# Quant Analyzer

This notebook showcases a working code example of how to use AIMET to apply Quant Analyzer.
Quant Analyzer is a feature which performs various analyses on a model to understand how each op in the model responds to quantization.


#### Overall flow
This notebook covers the following
1. Instantiate the example evaluation pipeline
2. Load the FP32 model
3. Apply QuantAnalyzer to the model


#### What this notebook is not
* This notebook is not designed to show state-of-the-art results.
* For example, it uses a relatively quantization-friendly model like Resnet50.
* Also, some optimization parameters are deliberately chosen to have the notebook execute more quickly.

---
## Dataset

This notebook relies on the ImageNet dataset for the task of image classification. If you already have a version of the dataset readily available, please use that. Else, please download the dataset from appropriate location (e.g. https://image-net.org/challenges/LSVRC/2012/index.php#) and convert them into tfrecords.

**Note1**: The ImageNet tfrecords dataset typically has the following characteristics and the dataloader provided in this example notebook rely on these
- A folder containing tfrecords files starting with **'train\*'** for training files and **'valid\*'** for validation files. Each tfrecord file should have features: **'image/encoded'** for image data and **'image/class/label'** for its corresponding class.

**Note2**: To speed up the execution of this notebook, you may use a reduced subset of the ImageNet dataset. E.g. the entire ILSVRC2012 dataset has 1000 classes, 1000 training samples per class and 50 validation samples per class. But for the purpose of running this notebook, you could perhaps reduce the dataset to say 2 samples per class and then convert it into tfrecords. This exercise is left upto the reader and is not necessary.

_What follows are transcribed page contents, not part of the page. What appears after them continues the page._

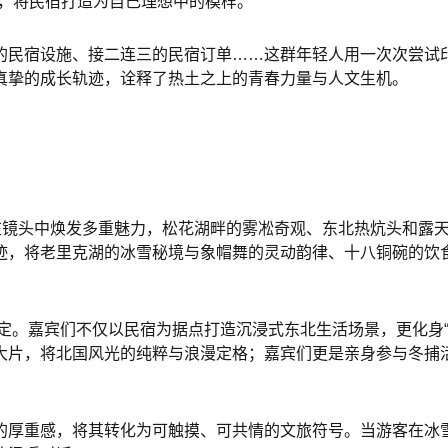
题，将民宿打造为自己理想中的模样。
的民宿设施、接二连三的民宿订单……这群年轻人用一次次尝试印
真挚的成长轨迹，诠释了热土之上的青春力量与人文生机。
是在镜头中焕发多重魅力，松花湖畔的雾凇奇观、东北热炕头和露
迹，将老里克湖的冰雪秘境与象帽舞的灵动韵律、十八铜碗的饮
度绑定。嘉宾们不仅以民宿为据点打造沉浸式东北生活场景，更化身
大片，将北国风光的纯粹与浪漫定格；嘉宾们更是亲身参与冬捕活
的厚重感，将其转化为可触摸、可共情的文旅符号。当游客在冰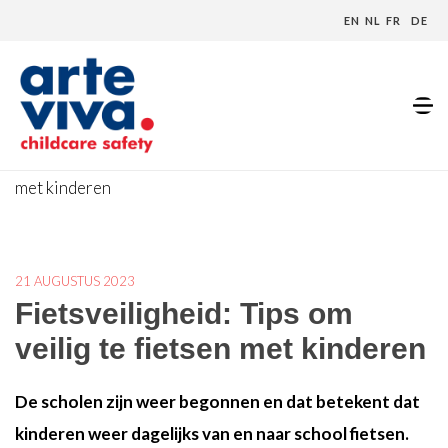
EN
NL
FR
DE
Home
»
Blog
»
Fietsveiligheid: Tips om veilig te fietsen
met kinderen
21 AUGUSTUS 2023
Fietsveiligheid: Tips om
veilig te fietsen met kinderen
De scholen zijn weer begonnen en dat betekent dat
kinderen weer dagelijks van en naar school fietsen.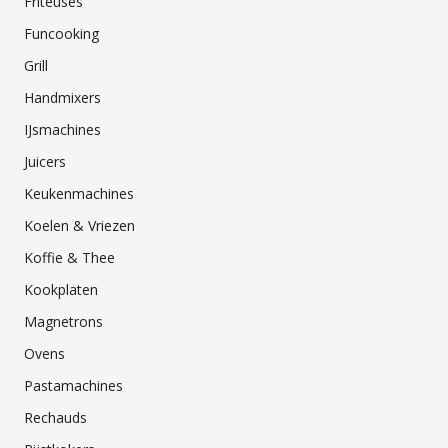
Friteuses
Funcooking
Grill
Handmixers
IJsmachines
Juicers
Keukenmachines
Koelen & Vriezen
Koffie & Thee
Kookplaten
Magnetrons
Ovens
Pastamachines
Rechauds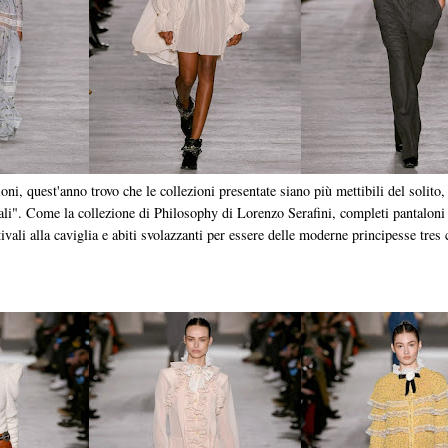
i, quest'anno trovo che le collezioni presentate siano più mettibili del solito
ali". Come la collezione di Philosophy di Lorenzo Serafini, completi pantaloni pe
ivali alla caviglia e abiti svolazzanti per essere delle moderne principesse tres 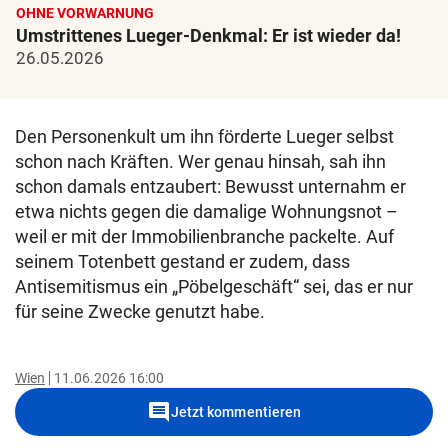
OHNE VORWARNUNG
Umstrittenes Lueger-Denkmal: Er ist wieder da!
26.05.2026
Den Personenkult um ihn förderte Lueger selbst
schon nach Kräften. Wer genau hinsah, sah ihn
schon damals entzaubert: Bewusst unternahm er
etwa nichts gegen die damalige Wohnungsnot –
weil er mit der Immobilienbranche packelte. Auf
seinem Totenbett gestand er zudem, dass
Antisemitismus ein „Pöbelgeschäft“ sei, das er nur
für seine Zwecke genutzt habe.
Wien
11.06.2026 16:00
comment
Jetzt kommentieren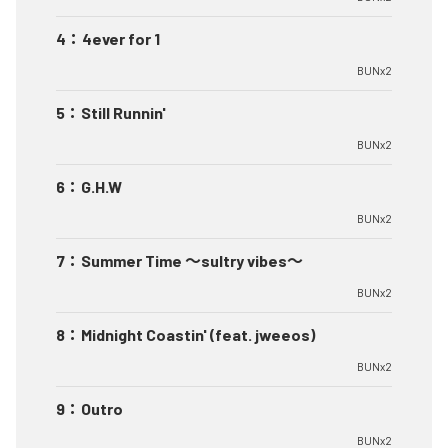
4
：
4ever for 1
BUNx2
5
：
Still Runnin'
BUNx2
6
：
G.H.W
BUNx2
7
：
Summer Time 〜sultry vibes〜
BUNx2
8
：
Midnight Coastin' (feat. jweeos)
BUNx2
9
：
Outro
BUNx2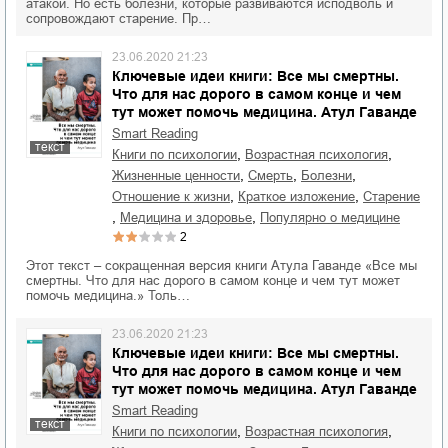
атакой. Но есть болезни, которые развиваются исподволь и
сопровождают старение. Пр…
23.06.2020 21:23
Ключевые идеи книги: Все мы смертны.
Что для нас дорого в самом конце и чем
тут может помочь медицина. Атул Гаванде
Smart Reading
текст
,
,
книги по психологии
возрастная психология
,
,
,
жизненные ценности
смерть
болезни
,
,
отношение к жизни
краткое изложение
старение
,
,
медицина и здоровье
популярно о медицине
2
Этот текст – сокращенная версия книги Атула Гаванде «Все мы
смертны. Что для нас дорого в самом конце и чем тут может
помочь медицина.» Толь…
23.06.2020 21:23
Ключевые идеи книги: Все мы смертны.
Что для нас дорого в самом конце и чем
тут может помочь медицина. Атул Гаванде
Smart Reading
текст
,
,
книги по психологии
возрастная психология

Edit the cell below and specify the directory where the downloaded ImageNet dataset is saved.

In [None]:
TFRECORDS_DIR = '/path/to/dataset/'         # Please replace this with a real directory

We disable logs at the INFO level and disable eager execution. We set verbosity to the level as displayed (ERROR),
so TensorFlow will display all messages that have the label ERROR (or more critical).

In [None]:
import os
os.environ['TF_CPP_MIN_LOG_LEVEL'] = '2'

import tensorflow.compat.v1 as tf
tf.disable_eager_execution()
tf.logging.set_verbosity(tf.logging.ERROR)

---

## 1. Example evaluation and training pipeline

The following is an example training and validation loop for this image classification task.

- **Does AIMET have any limitations on how the training, validation pipeline is written?**

    Not really. We will see later that AIMET will modify the user's model to create a QuantizationSim model which is still a TensorFlow model.
    This QuantizationSim model can be used in place of the original model when doing inference or training.

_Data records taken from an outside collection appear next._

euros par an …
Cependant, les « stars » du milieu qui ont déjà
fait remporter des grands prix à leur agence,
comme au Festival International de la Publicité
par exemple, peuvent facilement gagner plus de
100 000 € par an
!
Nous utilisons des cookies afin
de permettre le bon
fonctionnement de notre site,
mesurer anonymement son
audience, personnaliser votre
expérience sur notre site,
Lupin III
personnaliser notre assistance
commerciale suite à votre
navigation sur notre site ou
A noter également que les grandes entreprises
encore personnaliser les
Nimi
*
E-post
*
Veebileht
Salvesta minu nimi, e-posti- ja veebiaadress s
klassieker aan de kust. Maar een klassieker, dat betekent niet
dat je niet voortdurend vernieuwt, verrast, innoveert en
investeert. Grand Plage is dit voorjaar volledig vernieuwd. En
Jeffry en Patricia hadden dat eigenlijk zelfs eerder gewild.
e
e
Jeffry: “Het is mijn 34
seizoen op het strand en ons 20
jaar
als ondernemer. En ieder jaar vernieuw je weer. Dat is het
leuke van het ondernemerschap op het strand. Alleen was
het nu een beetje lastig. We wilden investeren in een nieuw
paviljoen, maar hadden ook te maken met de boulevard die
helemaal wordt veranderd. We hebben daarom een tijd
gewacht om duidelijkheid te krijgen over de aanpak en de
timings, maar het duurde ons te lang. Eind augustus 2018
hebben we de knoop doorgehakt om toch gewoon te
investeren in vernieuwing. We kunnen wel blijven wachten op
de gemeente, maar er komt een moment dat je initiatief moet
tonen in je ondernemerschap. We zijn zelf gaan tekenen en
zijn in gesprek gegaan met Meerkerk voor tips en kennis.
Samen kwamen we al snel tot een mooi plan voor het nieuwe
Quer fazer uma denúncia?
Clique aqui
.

- **Does AIMET put any limitation on the interface of the evaluate() or train() methods?**

    Not really. You should be able to use your existing evaluate and train routines as-is.

In [None]:
from typing import List

from Examples.common import image_net_config
from Examples.tensorflow.utils.image_net_evaluator import ImageNetDataLoader
from Examples.tensorflow.utils.image_net_evaluator import ImageNetEvaluator

class ImageNetDataPipeline:
    """
    Provides APIs for model evaluation and finetuning using ImageNet Dataset.
    """
    
    @staticmethod
    def get_val_dataloader():
        """
        Instantiates a validation dataloader for ImageNet dataset and returns it
        """
        data_loader = ImageNetDataLoader(TFRECORDS_DIR,
                                         image_size=image_net_config.dataset['image_size'],
                                         batch_size=image_net_config.evaluation['batch_size'],
                                         format_bgr=True)

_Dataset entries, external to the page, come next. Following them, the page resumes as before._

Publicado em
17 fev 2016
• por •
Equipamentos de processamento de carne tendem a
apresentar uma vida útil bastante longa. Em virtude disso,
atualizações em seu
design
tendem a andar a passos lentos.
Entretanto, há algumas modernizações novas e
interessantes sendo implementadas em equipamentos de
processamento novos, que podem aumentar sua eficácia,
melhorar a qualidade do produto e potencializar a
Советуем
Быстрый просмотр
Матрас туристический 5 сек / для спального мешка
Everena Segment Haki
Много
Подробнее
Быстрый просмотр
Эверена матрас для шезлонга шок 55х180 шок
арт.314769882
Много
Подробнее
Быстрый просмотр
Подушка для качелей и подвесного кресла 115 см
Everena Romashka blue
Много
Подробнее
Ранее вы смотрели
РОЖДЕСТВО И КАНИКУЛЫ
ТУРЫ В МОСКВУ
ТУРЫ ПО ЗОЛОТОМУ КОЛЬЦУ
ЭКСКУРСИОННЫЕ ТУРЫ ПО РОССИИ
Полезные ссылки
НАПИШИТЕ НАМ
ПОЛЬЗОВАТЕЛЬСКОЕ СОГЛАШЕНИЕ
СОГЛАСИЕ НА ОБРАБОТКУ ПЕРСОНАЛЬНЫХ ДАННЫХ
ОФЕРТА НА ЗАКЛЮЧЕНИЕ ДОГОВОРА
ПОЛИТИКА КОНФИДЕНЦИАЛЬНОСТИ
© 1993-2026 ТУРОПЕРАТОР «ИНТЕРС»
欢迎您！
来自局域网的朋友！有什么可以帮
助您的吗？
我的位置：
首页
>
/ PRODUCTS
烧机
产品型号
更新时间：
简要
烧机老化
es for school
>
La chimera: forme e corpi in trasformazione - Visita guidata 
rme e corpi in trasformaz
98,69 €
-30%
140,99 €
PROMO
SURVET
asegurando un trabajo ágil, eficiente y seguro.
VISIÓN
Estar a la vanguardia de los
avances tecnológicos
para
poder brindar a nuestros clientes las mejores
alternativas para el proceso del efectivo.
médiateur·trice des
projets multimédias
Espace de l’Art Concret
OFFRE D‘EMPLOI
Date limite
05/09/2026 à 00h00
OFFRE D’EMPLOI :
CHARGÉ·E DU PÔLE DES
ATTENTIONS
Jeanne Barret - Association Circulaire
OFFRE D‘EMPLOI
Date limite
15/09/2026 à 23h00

        return data_loader
    
    @staticmethod
    def evaluate(sess: tf.Session, iterations: int = None) -> float:
        """
        Given a TF session, evaluates its Top-1 accuracy on the validation dataset
        :param sess: The sess graph to be evaluated.
        :param iterations: No of batches to use. Default is complete dataset
        :return: The accuracy for the sample with the maximum accuracy.
        """
        evaluator = ImageNetEvaluator(TFRECORDS_DIR, training_inputs=['keras_learning_phase:0'],
                                      data_inputs=['input_1:0'], validation_inputs=['labels:0'],
                                      image_size=image_net_config.dataset['image_size'],
                                      batch_size=image_net_config.evaluation['batch_size'],
                                      format_bgr=True)

        return evaluator.evaluate(sess, iterations)


---

## 2. Load the model

For this example notebook, we are going to load a pretrained ResNet50 model from keras and covert it to a tensorflow session. Similarly, you can load any pretrained tensorflow model instead.


Calling clear_session() releases the global state: this helps avoid clutter from old models and layers, especially when memory is limited.


By default the update ops are placed in tf.GraphKeys.UPDATE_OPS, so they need to be added as a dependency to the train_op.

In [None]:
from tensorflow.compat.v1.keras.applications.resnet import ResNet50

tf.keras.backend.clear_session()

model = ResNet50(weights='imagenet', input_shape=(224, 224, 3))

The following utility method in AIMET sets BN layers in the model to eval mode. This allows AIMET to more easily read the BN parameters from the graph. Eventually we will fold BN layers into adjacent conv layers.

In [None]:
from aimet_tensorflow.utils.graph import update_keras_bn_ops_trainable_flag

model = update_keras_bn_ops_trainable_flag(model, load_save_path="./", trainable=False)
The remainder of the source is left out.